Ninety-six putative class actions filed during the period from 2001 to the present are analyzed in this article. Since Congress enacted the Class Action Fairness Act of 2005 (CAFA), most of these cases were litigated in federal court.

These cases deal almost exclusively with alleged underpayment of natural gas royalties (oil royalty litigation rarely arose during the period analyzed). Typically, a producer sells raw gas to an affiliated or non-affiliated entity at the wellhead. The gas is subsequently gathered, compressed, dehydrated, treated, processed and transported to downstream markets where the buyer resells it to third parties at published index prices. The producer receives a wellhead price for the raw gas that is determined by an arithmetic formula based upon the buyer's weighted average resale price adjusted for the buyer's post-production costs. This formula is commonly referred to as the netback method. Ultimately, the producer pays natural gas royalties based upon the wellhead price that is determined by this formula.

The cases selected for analysis generally involve three discrete legal issues:

  1. Whether the producer must pay royalties based upon the higher downstream resale price that its gas buyer receives rather than the lower wellhead price that the producer receives.
  2. Whether the buyer's post-production costs, which are included in the formula for calculating the producer's wellhead price, are reasonable.
  3. Whether transactions in which the producer sells gas to an affiliate are legitimate.

The analysis below is divided into two time periods: 2001 to 2009 and 2010 to 2018. January 1, 2010 was chosen as a rough approximation of the date on which production in many of the shale plays reached a critical mass.

  • From 2001 to 2018, more class actions were filed in Oklahoma than any other state. Arkansas, Colorado, Kansas, and New Mexico also saw a significant number of class actions filed.
  • Between the two time periods, the number of class action cases filed more than doubled (a 120 percent growth rate).
  • The states with the largest growth in raw number of cases filed are Oklahoma, Arkansas and Ohio.
  • During 2001-2009, 80 percent of class actions filed went on to be certified; that rate fell to 38 percent during 2010-2018.
  • Several states - Arkansas, Ohio, Oklahoma, Texas, and Virginia - had growth in the raw number of class action cases certified.
  • States with statistically significant numbers of class action cases filed in both time periods saw precipitous drops in the rate of class certification. The percentage of classes certified in Oklahoma dropped 29 percent. The percentage of classes certified in Kansas dropped 59 percent.

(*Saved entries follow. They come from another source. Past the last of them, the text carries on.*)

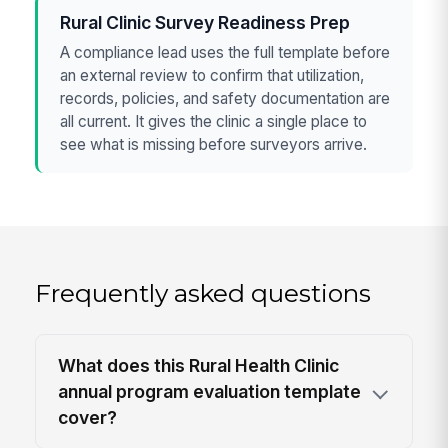
Rural Clinic Survey Readiness Prep
A compliance lead uses the full template before
an external review to confirm that utilization,
records, policies, and safety documentation are
all current. It gives the clinic a single place to
see what is missing before surveyors arrive.
Frequently asked questions
What does this Rural Health Clinic
annual program evaluation template
cover?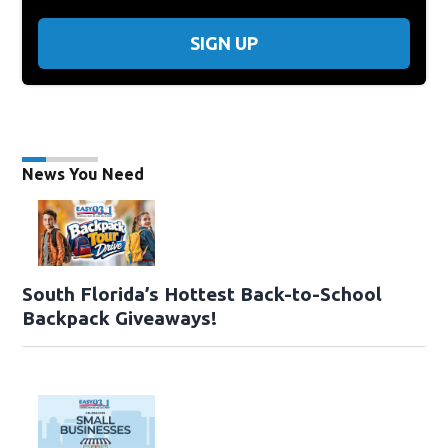
SIGN UP
News You Need
South Florida’s Hottest Back-to-School
Backpack Giveaways!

These certification trends confirm several widely-accepted, but generally anecdotal, conclusions held by attorneys experienced in class action royalty litigation:

  • The U.S. Supreme Court's 2011 decision in Wal-Mart Stores, Inc. v. Dukes appears to have curtailed royalty class actions, particularly in Oklahoma federal courts. The Wal-Mart case requires a trial court to engage in a more rigorous analysis of class certification requirements. This rigorous analysis appears to have played a key role in several royalty litigation cases originating in Oklahoma, including the Tenth Circuit's decision in Wallace B. Roderick Living Trust v. XTO Energy, Inc., which reversed class certification.
  • The Kansas Supreme Court's 2015 decision in Fawcett v. Oil Producers, Inc. of Kansas appears to have significantly curtailed Kansas royalty class actions. In Fawcett, the court held that a lessee's obligation to bear the costs of producing a marketable product was satisfied where raw gas was sold at the wellhead in a condition acceptable to the buyer.
  • Significant declines in class certifications in Kansas and Oklahoma have been partially offset by increases in class certifications in states with less-developed law and judges who are often less experienced in royalty class action litigation. This appears to be the case in Arkansas, Ohio, and Virginia - all states essentially seeing this type of class action case for the first time.